Until recently, that was all I used. Then I came across the book THE ROAD BACK TO YOU by Ian Morgan Cron and Suzanne Stabile. Now, I am officially an Enneagram convert. I have bought in to the whole shebang of how it rates people’s personalities. Where the MBPI seems to highlight strengths, I feel (and please remember this is just my opinion) the Enneagram highlights some of the more “uncomfortable” parts of ourselves. But not in a negative way at all… more in a way that encourages growth and self-awareness.
I am an Enneagram 9 with a 1 wing. Put simply, I am a “Peacemaker” with Perfectionist tendencies. 9’s are innate procrastinators, but drawing from the 1 wing helps them with focus so they can accomplish more, thus enhancing confidence (which 9’s desperately need). In reading this book, the description of a 9 that stood out to me the most, that made me the most uncomfortable, was that 9’s do not think of themselves as being very important. I have always wanted to live in the shadows because I felt “There’s nothing to see here”. Which is probably confusing to some because I was a theatre major and live for being on the stage. But guess what? Sherry isn’t on the stage. Sherry puts on a character and can be whoever you need her to be. That isn’t scary to me at all. But asserting myself AS myself? That can be terrifying.
My husband is an Enneagram 8, a “Challenger”. Think about that. A Peacemaker and a Challenger have been married for 16 years. How did we survive? Challengers welcome opposition. They can be blunt and aggressive, untrusting, with a tough exterior. But they have tender hearts and will fight to the death to protect those they love. Honestly, they LOVE to fight. But what a Challenger might consider a tiny little disagreement, a 9 will feel is a knock down, drag out. When my husband read my personality type, he got emotional and said to me, “It must be so hard for someone like you to be married to someone like me.” While I had to be honest and admit that yes, it IS sometimes difficult, it is also beautiful. He gives me strength, and I give him patience. He gives me courage, and I give him kindness. We complement each other in such a beautiful way, and through years of hard work and never giving up, we found a way to be stronger together because of our personalities as opposed to in spite of them.

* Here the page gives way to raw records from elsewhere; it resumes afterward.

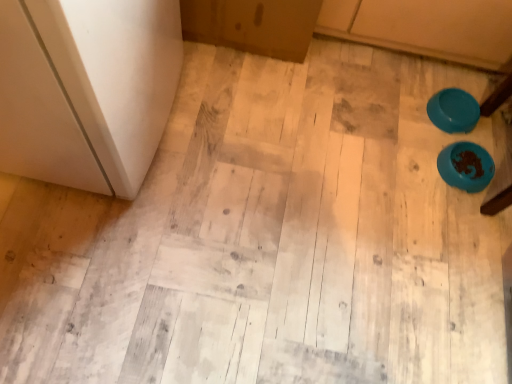 This screenshot has width=512, height=384. I want to click on vacant space that is to the left of blue plastic bowl at lower right, which appears as the second bowl when viewed from the top, so click(409, 154). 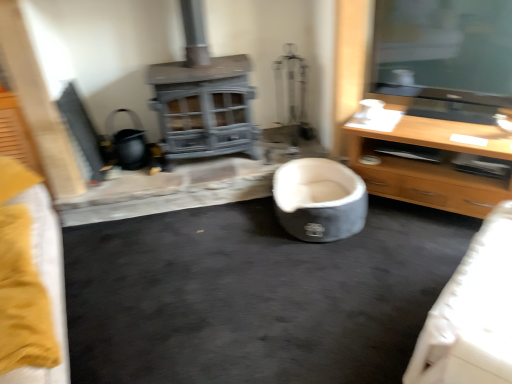 Question: Can you confirm if soft gray fabric bean bag at center is positioned to the right of light wood/finish tv stand at right?

Choices:
 (A) no
 (B) yes

Answer: (A)

Question: From the image's perspective, does soft gray fabric bean bag at center appear higher than light wood/finish tv stand at right?

Choices:
 (A) yes
 (B) no

Answer: (B)

Question: Are soft gray fabric bean bag at center and light wood/finish tv stand at right making contact?

Choices:
 (A) yes
 (B) no

Answer: (B)

Question: From a real-world perspective, is soft gray fabric bean bag at center located beneath light wood/finish tv stand at right?

Choices:
 (A) yes
 (B) no

Answer: (A)

Question: Considering the relative positions of soft gray fabric bean bag at center and light wood/finish tv stand at right in the image provided, is soft gray fabric bean bag at center to the left of light wood/finish tv stand at right from the viewer's perspective?

Choices:
 (A) yes
 (B) no

Answer: (A)

Question: Is soft gray fabric bean bag at center completely or partially outside of light wood/finish tv stand at right?

Choices:
 (A) no
 (B) yes

Answer: (B)

Question: Considering the relative sizes of light wood/finish tv stand at right and soft gray fabric bean bag at center in the image provided, is light wood/finish tv stand at right thinner than soft gray fabric bean bag at center?

Choices:
 (A) yes
 (B) no

Answer: (B)

Question: Can you confirm if light wood/finish tv stand at right is taller than soft gray fabric bean bag at center?

Choices:
 (A) yes
 (B) no

Answer: (A)

Question: From the image's perspective, is light wood/finish tv stand at right above soft gray fabric bean bag at center?

Choices:
 (A) yes
 (B) no

Answer: (A)

Question: Does light wood/finish tv stand at right have a lesser height compared to soft gray fabric bean bag at center?

Choices:
 (A) yes
 (B) no

Answer: (B)

Question: Is light wood/finish tv stand at right facing towards soft gray fabric bean bag at center?

Choices:
 (A) no
 (B) yes

Answer: (B)

Question: Does light wood/finish tv stand at right appear on the left side of soft gray fabric bean bag at center?

Choices:
 (A) no
 (B) yes

Answer: (A)

Question: Is point (444, 188) positioned closer to the camera than point (308, 236)?

Choices:
 (A) farther
 (B) closer

Answer: (B) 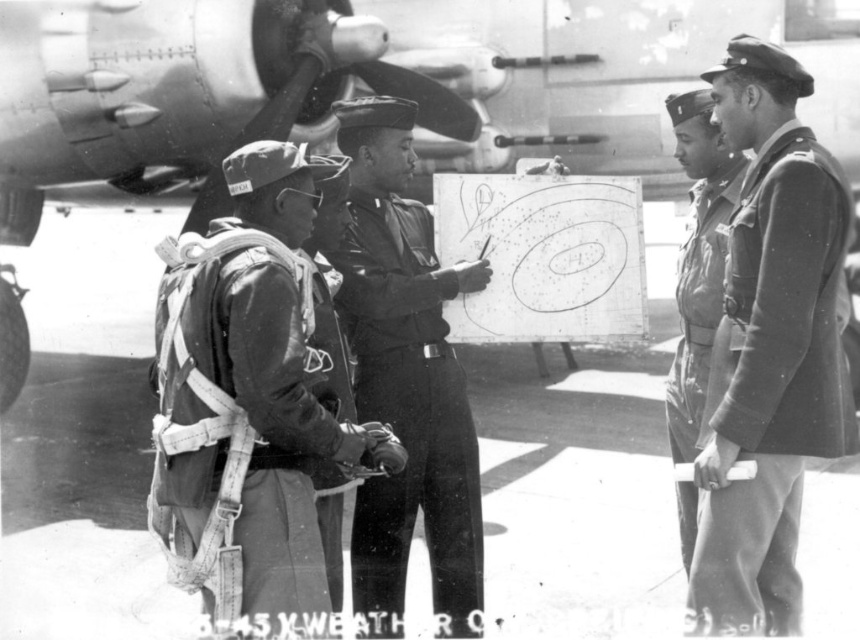 Based on the scene description, which object is positioned further away from the observer? The uniform fabric at center or the camouflage fabric uniform at right?

The camouflage fabric uniform at right is behind the uniform fabric at center, so it is positioned further away from the observer.

You are a photographer trying to capture a clear photo of the camouflage fabric uniform at right. However, the camouflage fabric parachute at left is blocking your view. Can you move the parachute to the side to get a clear shot?

The camouflage fabric parachute at left is in front of the camouflage fabric uniform at right, so moving it to the side would allow you to see the camouflage fabric uniform at right clearly.

You are a member of the military unit observing the metallic aircraft at center and the uniform fabric at center. Which object is closer to the ground?

The uniform fabric at center is closer to the ground because the metallic aircraft at center is positioned over it. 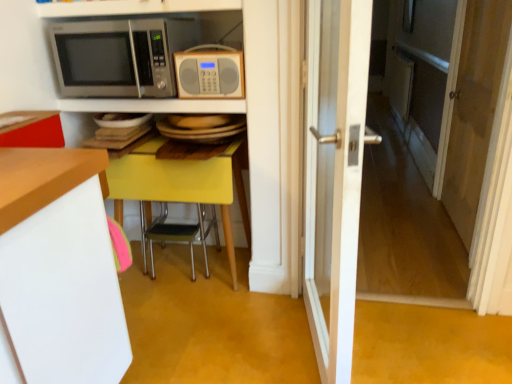 Where is `free spot in front of metallic yellow chair at center`? This screenshot has height=384, width=512. free spot in front of metallic yellow chair at center is located at coordinates (179, 302). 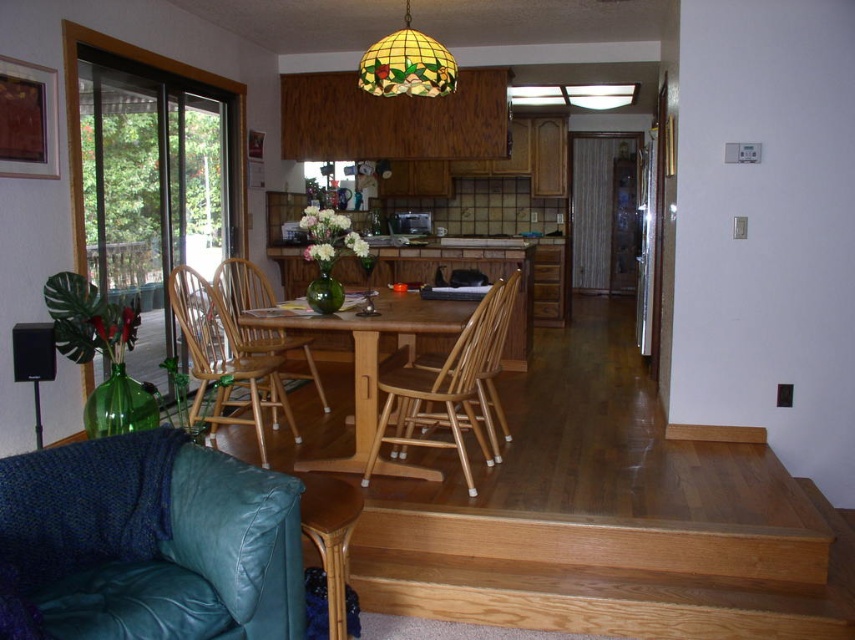 Which is above, wooden table at center or beech wood armchair at center?

beech wood armchair at center

Is wooden table at center smaller than beech wood armchair at center?

Indeed, wooden table at center has a smaller size compared to beech wood armchair at center.

Does point (358, 356) lie behind point (227, 266)?

No, it is not.

Where is `wooden table at center`? wooden table at center is located at coordinates (370, 355).

Which is behind, point (376, 456) or point (245, 268)?

The point (245, 268) is behind.

The width and height of the screenshot is (855, 640). What do you see at coordinates (439, 394) in the screenshot? I see `wooden chair at center` at bounding box center [439, 394].

Locate an element on the screen. wooden chair at center is located at coordinates (439, 394).

Which is more to the left, wooden table at center or stained glass lampshade at upper center?

wooden table at center

Can you confirm if wooden table at center is positioned to the right of stained glass lampshade at upper center?

Incorrect, wooden table at center is not on the right side of stained glass lampshade at upper center.

What are the coordinates of `wooden table at center` in the screenshot? It's located at (370, 355). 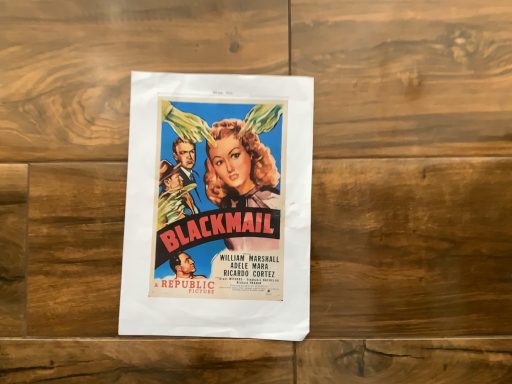 At what (x,y) coordinates should I click in order to perform the action: click on free point above matte paper poster at center (from a real-world perspective). Please return your answer as a coordinate pair (x, y). Looking at the image, I should click on (210, 210). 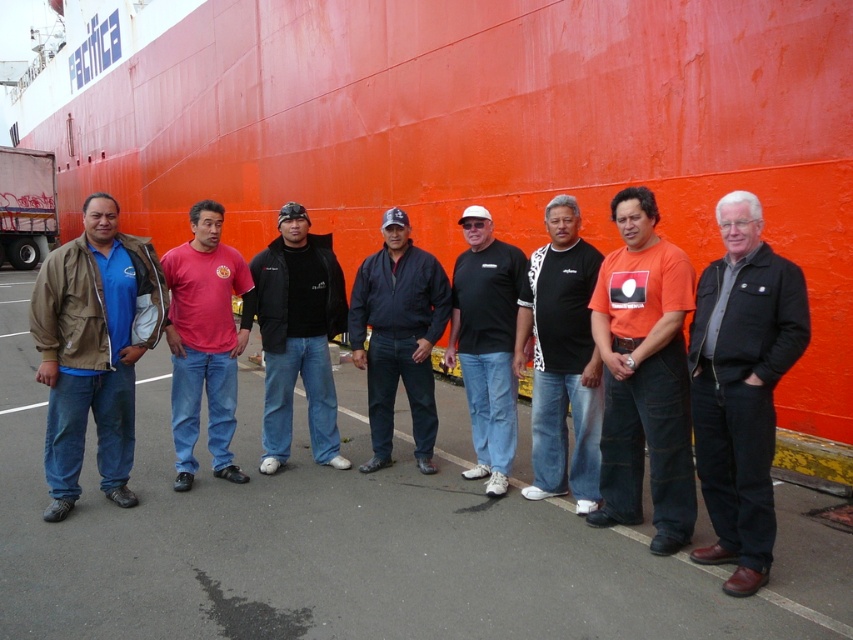 Question: Estimate the real-world distances between objects in this image. Which object is farther from the matte brown jacket at left?

Choices:
 (A) black matte shirt at center
 (B) black matte jacket at center
 (C) white matte trailer truck at left

Answer: (C)

Question: Is black leather jacket at right to the right of white matte trailer truck at left from the viewer's perspective?

Choices:
 (A) yes
 (B) no

Answer: (A)

Question: Is black matte jacket at center below black matte shirt at center?

Choices:
 (A) yes
 (B) no

Answer: (B)

Question: Based on their relative distances, which object is nearer to the black leather jacket at right?

Choices:
 (A) matte pink t-shirt at center
 (B) black matte shirt at center
 (C) matte brown jacket at left

Answer: (B)

Question: Can you confirm if dark blue jacket at center is positioned below white matte trailer truck at left?

Choices:
 (A) yes
 (B) no

Answer: (A)

Question: Estimate the real-world distances between objects in this image. Which object is closer to the white matte trailer truck at left?

Choices:
 (A) black matte jacket at center
 (B) black matte shirt at center
 (C) matte pink t-shirt at center

Answer: (C) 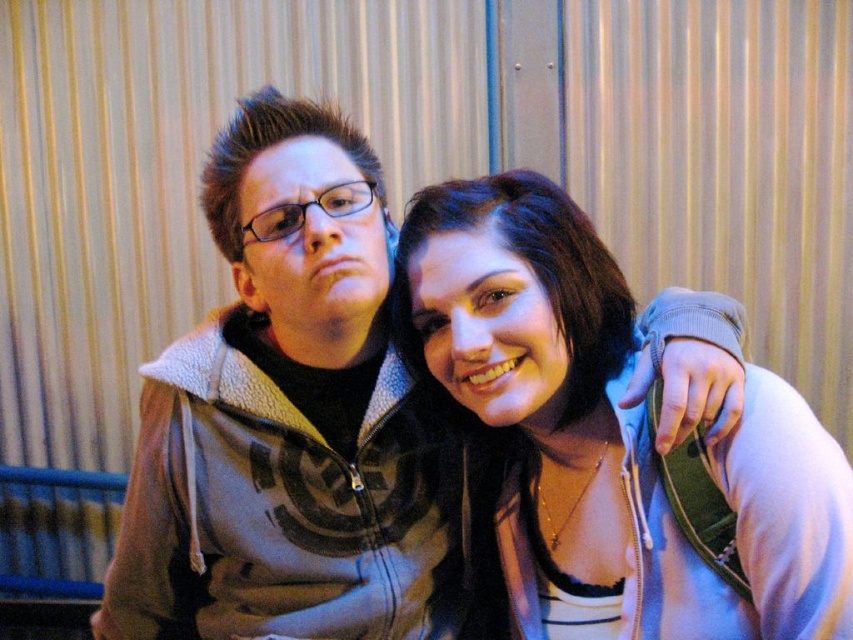 Question: Which point appears closest to the camera in this image?

Choices:
 (A) (x=770, y=520)
 (B) (x=252, y=577)

Answer: (A)

Question: Is gray fleece hoodie at center above matte gray hoodie at center?

Choices:
 (A) yes
 (B) no

Answer: (A)

Question: Among these objects, which one is farthest from the camera?

Choices:
 (A) gray fleece hoodie at center
 (B) matte gray hoodie at center

Answer: (A)

Question: Is gray fleece hoodie at center above matte gray hoodie at center?

Choices:
 (A) yes
 (B) no

Answer: (A)

Question: Can you confirm if gray fleece hoodie at center is positioned above matte gray hoodie at center?

Choices:
 (A) no
 (B) yes

Answer: (B) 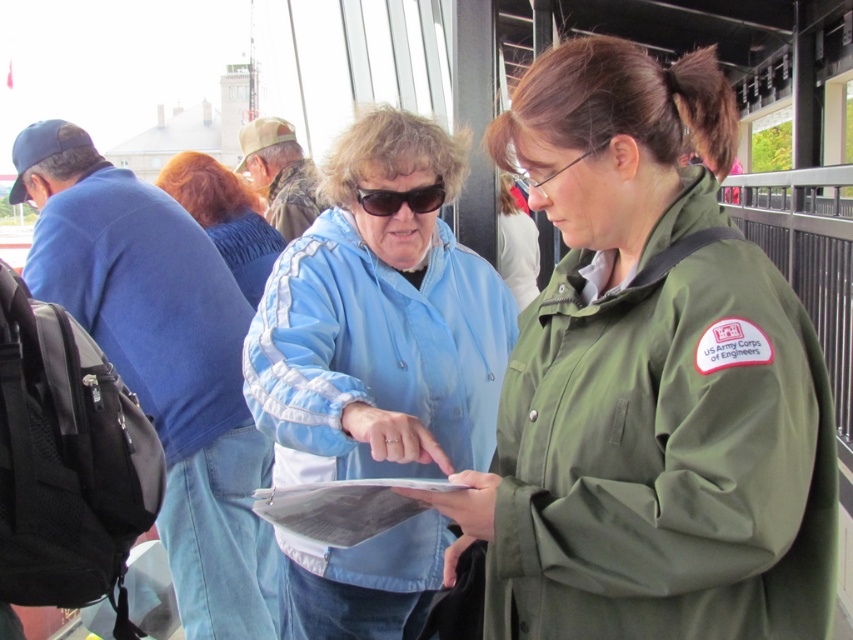 Question: Which point is closer to the camera?

Choices:
 (A) metallic gray clipboard at center
 (B) black metal rail at upper right
 (C) light blue fabric at center

Answer: (A)

Question: Can you confirm if light blue fabric at center is positioned to the right of black plastic sunglasses at center?

Choices:
 (A) yes
 (B) no

Answer: (A)

Question: Does black metal rail at upper right appear on the left side of black plastic sunglasses at center?

Choices:
 (A) yes
 (B) no

Answer: (B)

Question: Does black metal rail at upper right appear over blue fabric jacket at upper center?

Choices:
 (A) no
 (B) yes

Answer: (A)

Question: Which of the following is the farthest from the observer?

Choices:
 (A) black plastic sunglasses at center
 (B) metallic gray clipboard at center
 (C) green matte jacket at center

Answer: (A)

Question: Which point is closer to the camera?

Choices:
 (A) metallic gray clipboard at center
 (B) blue fabric jacket at upper center
 (C) black plastic sunglasses at center
 (D) light blue fabric at center

Answer: (A) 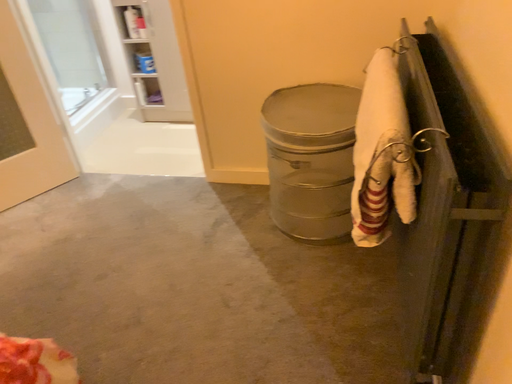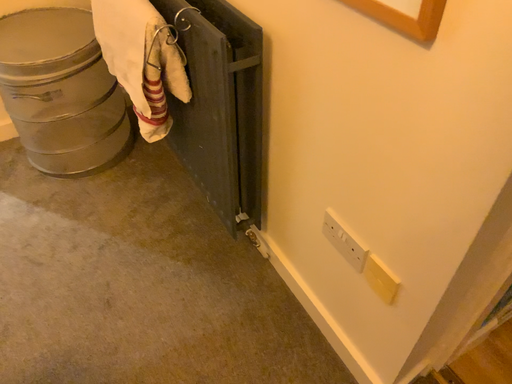 Question: How did the camera likely rotate when shooting the video?

Choices:
 (A) rotated right
 (B) rotated left

Answer: (A) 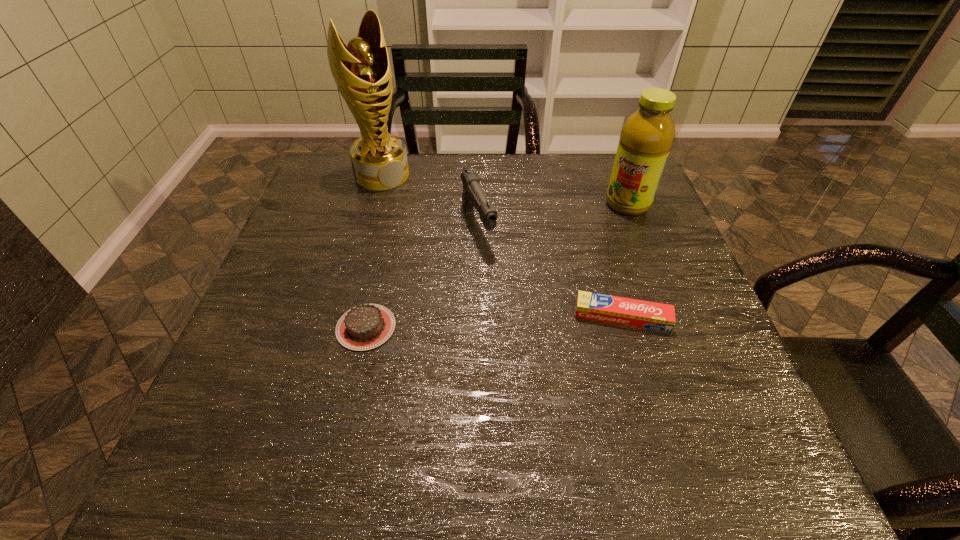 You are a GUI agent. You are given a task and a screenshot of the screen. Output one action in this format:
    pyautogui.click(x=<x>, y=<y>)
    Task: Click on the chocolate cake
    The height and width of the screenshot is (540, 960).
    Given the screenshot: What is the action you would take?
    pyautogui.click(x=367, y=326)

Where is `toothpaste`? toothpaste is located at coordinates (625, 311).

The width and height of the screenshot is (960, 540). I want to click on the tallest object, so click(x=362, y=72).

The height and width of the screenshot is (540, 960). I want to click on gun, so [473, 196].

Where is `the third object from left to right`? The height and width of the screenshot is (540, 960). the third object from left to right is located at coordinates (473, 196).

Where is `fruit juice`? This screenshot has width=960, height=540. fruit juice is located at coordinates (647, 135).

You are a GUI agent. You are given a task and a screenshot of the screen. Output one action in this format:
    pyautogui.click(x=<x>, y=<y>)
    Task: Click on the free space located 0.200m on the right of the chocolate cake
    This screenshot has height=540, width=960.
    Given the screenshot: What is the action you would take?
    pyautogui.click(x=493, y=327)

At what (x,y) coordinates should I click in order to perform the action: click on vacant space located on the back of the toothpaste. Please return your answer as a coordinate pair (x, y). Looking at the image, I should click on (594, 219).

At what (x,y) coordinates should I click in order to perform the action: click on free location located 0.110m on the front-facing side of the award. Please return your answer as a coordinate pair (x, y). The height and width of the screenshot is (540, 960). Looking at the image, I should click on (415, 207).

Find the location of a particular element. vacant area situated 0.100m on the front-facing side of the award is located at coordinates pos(413,205). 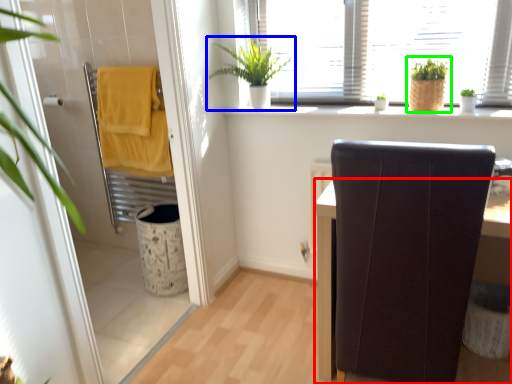 Question: Which object is positioned farthest from furniture (highlighted by a red box)? Select from houseplant (highlighted by a blue box) and houseplant (highlighted by a green box).

Choices:
 (A) houseplant
 (B) houseplant

Answer: (A) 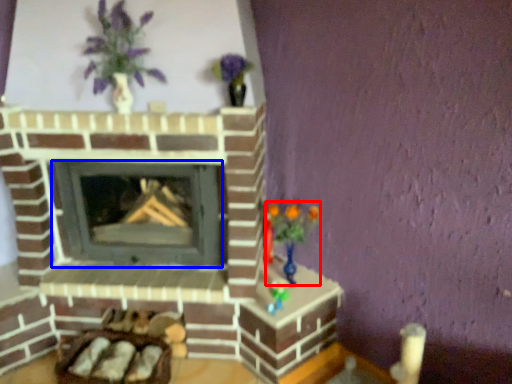 Question: Which object is further to the camera taking this photo, toy (highlighted by a red box) or wood burning stove (highlighted by a blue box)?

Choices:
 (A) toy
 (B) wood burning stove

Answer: (B) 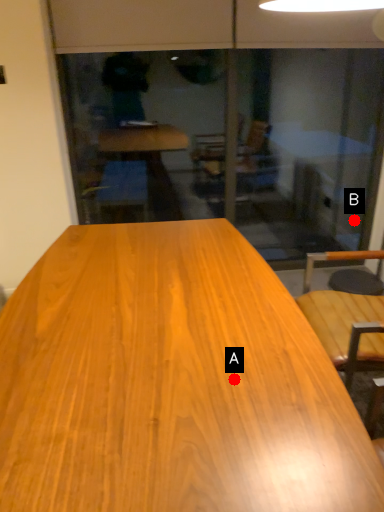 Question: Two points are circled on the image, labeled by A and B beside each circle. Which point is farther from the camera taking this photo?

Choices:
 (A) A is further
 (B) B is further

Answer: (B) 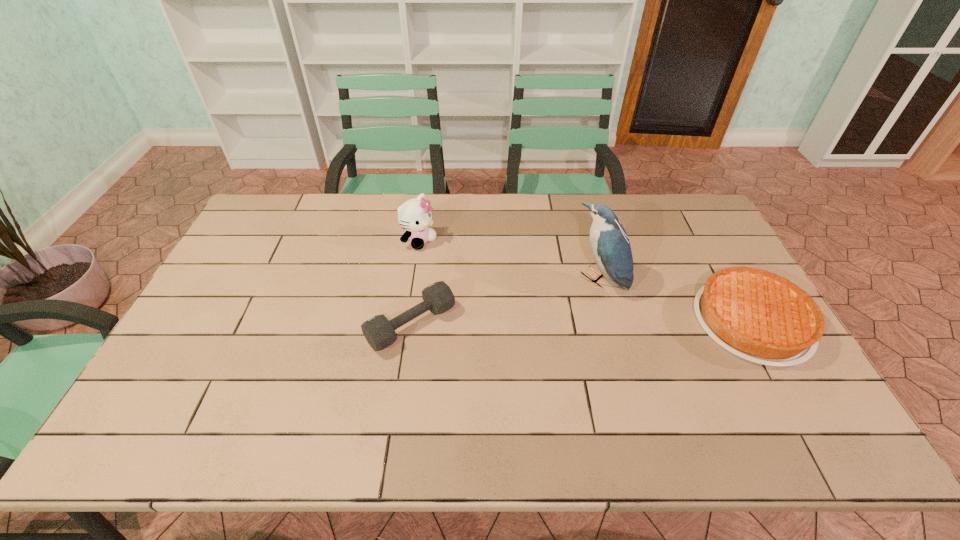 Find the location of `blank space located 0.370m at the tip of the bird's beak`. blank space located 0.370m at the tip of the bird's beak is located at coordinates (490, 359).

Find the location of a particular element. The image size is (960, 540). vacant space located on the front-facing side of the farthest object is located at coordinates (453, 261).

Find the location of a particular element. The width and height of the screenshot is (960, 540). vacant space located 0.220m on the front-facing side of the farthest object is located at coordinates (482, 279).

The width and height of the screenshot is (960, 540). Identify the location of free location located 0.050m on the front-facing side of the farthest object. (443, 254).

Where is `object situated at the far edge`? object situated at the far edge is located at coordinates (414, 215).

Find the location of a particular element. object located in the right edge section of the desktop is located at coordinates (761, 317).

Where is `vacant space at the far edge of the desktop`? The height and width of the screenshot is (540, 960). vacant space at the far edge of the desktop is located at coordinates (490, 200).

The width and height of the screenshot is (960, 540). Find the location of `vacant region at the near edge of the desktop`. vacant region at the near edge of the desktop is located at coordinates [301, 395].

The width and height of the screenshot is (960, 540). I want to click on free space at the left edge of the desktop, so click(x=213, y=295).

This screenshot has height=540, width=960. Find the location of `free region at the right edge`. free region at the right edge is located at coordinates (706, 246).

It is never too late to learn more about your partner and yourself. Find what works for you and dig into it. And when you think you’ve hit the bottom, dig deeper. For me and my husband, the Enneagram exploration we have been on has been a wonderful “uncovering” of things we ultimately knew about one another, but shined a light on them in a way that resonated on a much deeper lever. And for us, that is invaluable.